私の知らぬ間に、子宮は毒を吸いあげる臓器になっていたようです。
「性器の粘膜は、体のどこよりも吸いあげる力が強いんです」
「子宮に化学物質がたまるので、それを洗い流そうと経血の量が増えるんですよ」
笑顔でそう話してくれたのは、推定20代くらいのオシャレな女子店員さん。そしてここは都内のオシャレスポットD山にある、「布ナプキン専門店」。自然光が差し込むナチュラルな雰囲気の店内で女子気分を満喫していたところ、一瞬にしてツンドラの大地へ降り立った気分へと早変わりしました。もしかして、ヤバい店に足を踏み入れてしまったのだろうかと……。
「布ナプキン」とは、10数年前から、エコロジー指向の強い人たちのあいだで注目されはじめたという〈布製生理用品〉のこと。ポピュラーな使い捨てタイプの紙製と違うのは、洗ってくり返し使える点です(紙おむつVS布おむつのようなものです)。私も今まで、チラホラと気にはなっていました。ビールをあおりながらゾンビがはびこる荒廃した世界をさまようという超絶恐ろしい連ドラ『ウォーキングデッド』を観ながら、「サバイバル生活には、やっぱり布ナプでしょ!」なんて考える程度には。

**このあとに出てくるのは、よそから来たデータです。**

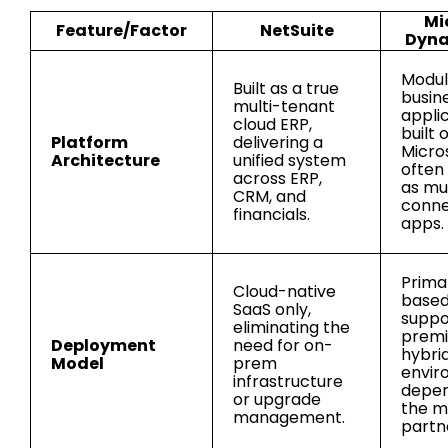
Mi
Feature/Factor
NetSuite
Dyna
Modula
Built as a true
busin
multi-tenant
appli
cloud ERP,
built 
Platform
delivering a
Micro
Architecture
unified system
often
across ERP,
as mul
CRM, and
conn
financials.
apps.
Primar
Cloud-native
based
SaaS only,
suppo
eliminating the
premi
Deployment
need for on-
hybri
Model
prem
envir
infrastructure
depen
or upgrade
the m
management.
partn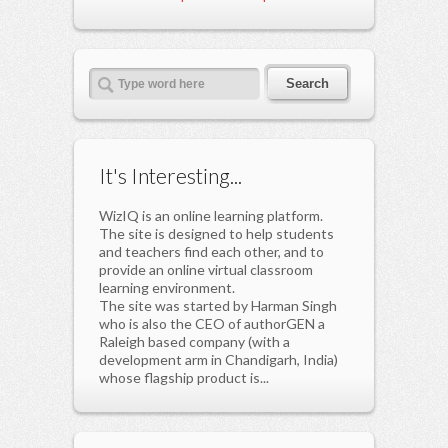
It's Interesting...
WizIQ is an online learning platform.
The site is designed to help students
and teachers find each other, and to
provide an online virtual classroom
learning environment.
The site was started by Harman Singh
who is also the CEO of authorGEN a
Raleigh based company (with a
development arm in Chandigarh, India)
whose flagship product is...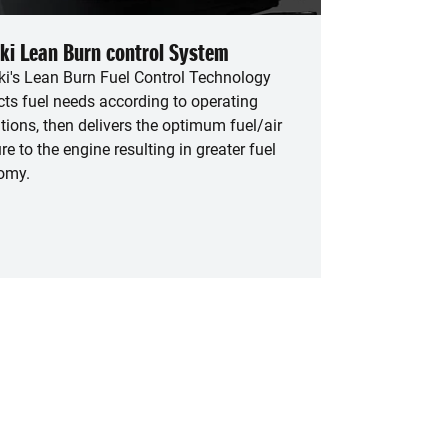
ki Lean Burn control System
i's Lean Burn Fuel Control Technology
cts fuel needs according to operating
tions, then delivers the optimum fuel/air
re to the engine resulting in greater fuel
omy.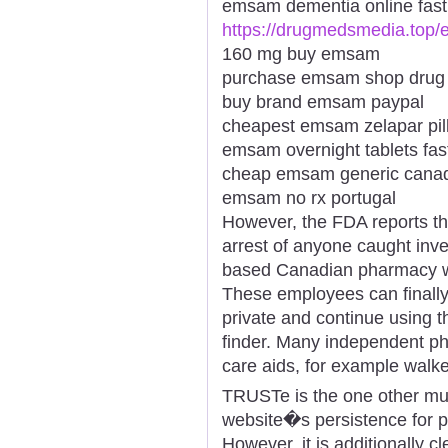
emsam dementia online fast 
https://drugmedsmedia.top
160 mg buy emsam
purchase emsam shop drug
buy brand emsam paypal
cheapest emsam zelapar pil
emsam overnight tablets fast
cheap emsam generic cana
emsam no rx portugal
However, the FDA reports th
arrest of anyone caught inve
based Canadian pharmacy wit
These employees can finally
private and continue using 
finder. Many independent ph
care aids, for example walke
TRUSTe is the one other mu
website�s persistence for pr
However, it is additionally cl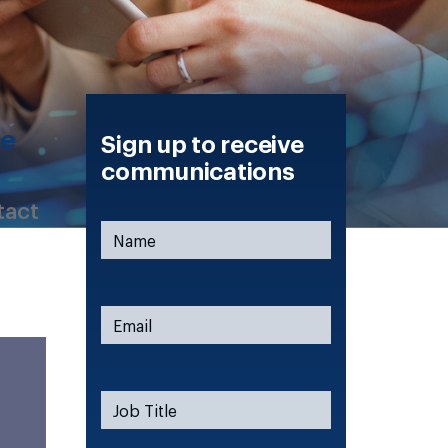
ce
Sign up to receive
communications
tact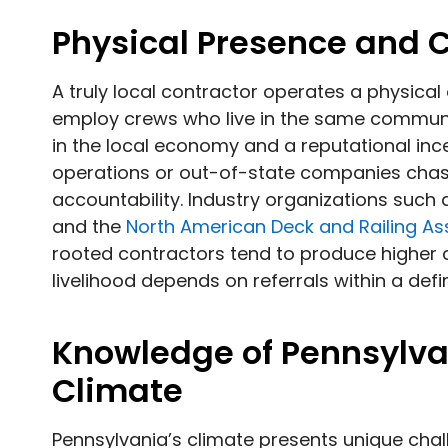
Physical Presence and
A truly local contractor operates a physical
employ crews who live in the same communiti
in the local economy and a reputational incen
operations or out-of-state companies chasi
accountability. Industry organizations such
and the
North American Deck and Railing As
rooted contractors tend to produce higher cl
livelihood depends on referrals within a def
Knowledge of Pennsylva
Climate
Pennsylvania’s climate presents unique chal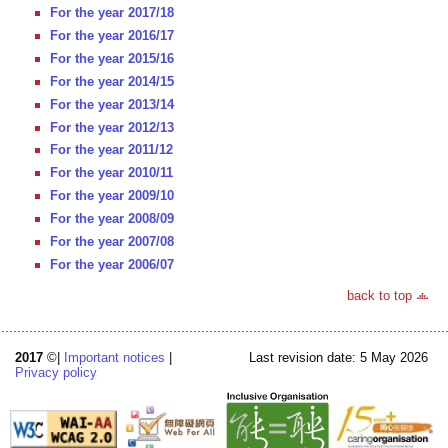
For the year 2017/18
For the year 2016/17
For the year 2015/16
For the year 2014/15
For the year 2013/14
For the year 2012/13
For the year 2011/12
For the year 2010/11
For the year 2009/10
For the year 2008/09
For the year 2007/08
For the year 2006/07
back to top
2017
©|
Important notices
|
Last revision date: 5 May 2026
Privacy policy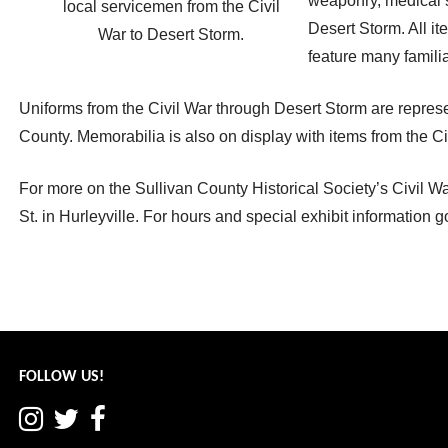
weaponry, medical s
local servicemen from the Civil
Desert Storm. All it
War to Desert Storm.
feature many famili
Uniforms from the Civil War through Desert Storm are repres
County. Memorabilia is also on display with items from the Ci
For more on the Sullivan County Historical Society’s Civil W
St. in Hurleyville. For hours and special exhibit information g
Post
← World renowned wildlife experts at Arts Centre
navigation
FOLLOW US!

繰り返し使えるので、地球にやさしい。肌が弱いので布のほうがかぶれにくいという人もいるでしょう。さらに前出のとおり、物資が限られた環境でも役立つハズ。毎回手洗いで血を落とす手間があるとしても、それ以上のメリットがあるかもしれません。
……ですが!!
布ナプ派の掲げる“紙ナプヘイトスピーチ”が、凄い。ええ、凄いんです。
紙ナプキンは全否定!
同店の壁には、デカデカとこんなことが書いてありました。
“発がん性があるとされ、子宮内膜症や不妊症、PMSなどの女性疾患を引き起こす原因になりうる高分子ポリマー入りの紙ナプキンはできるだけ使用せずに、ここにあるような布をあててみてください”
このお説のキーワードには「経皮吸収(けいひきゅうしゅう=皮膚から物質を体内に吸収すること)」があります。布ナプ推進派の一部は、紙ナプキンを使うことで性器から化学物質が吸収され、子宮に蓄積され病気になる! と語っているのです。でも、「高」分子は粘膜とはいえ、皮膚を通過できないのですが……。もしや小説『壁抜け男』のごとく、ある日突然、物理的法則を無視した能力が備わり、特殊高分子ポリマーが我々の知らぬところで誕生していたのでしょうか。それならとても怖いですね。
そういえば、冒頭のかわいい店員さんはこんなことも教えてくれました。
「紙ナプキンには冷えピタと同じ、体を冷やす高分子ポリマーが入っているんですよ」
お嬢さん、冷えピタは高分子ポリマーが吸熱するのではありませんよ。水分の気化を効率よく行うために高分子ポリマーが入っているのですよ……。タプタプに血=水分を吸い込んだ紙ナプキンを股に当てつづけていれば、たしかに冷えることもあるでしょう。でもそれ、濡れた布を股に当てていても、水分量の差はあれ同じでは? あ、そのごくわずかな差が問題なのでしょうか。女性の体は、さすがデリケート。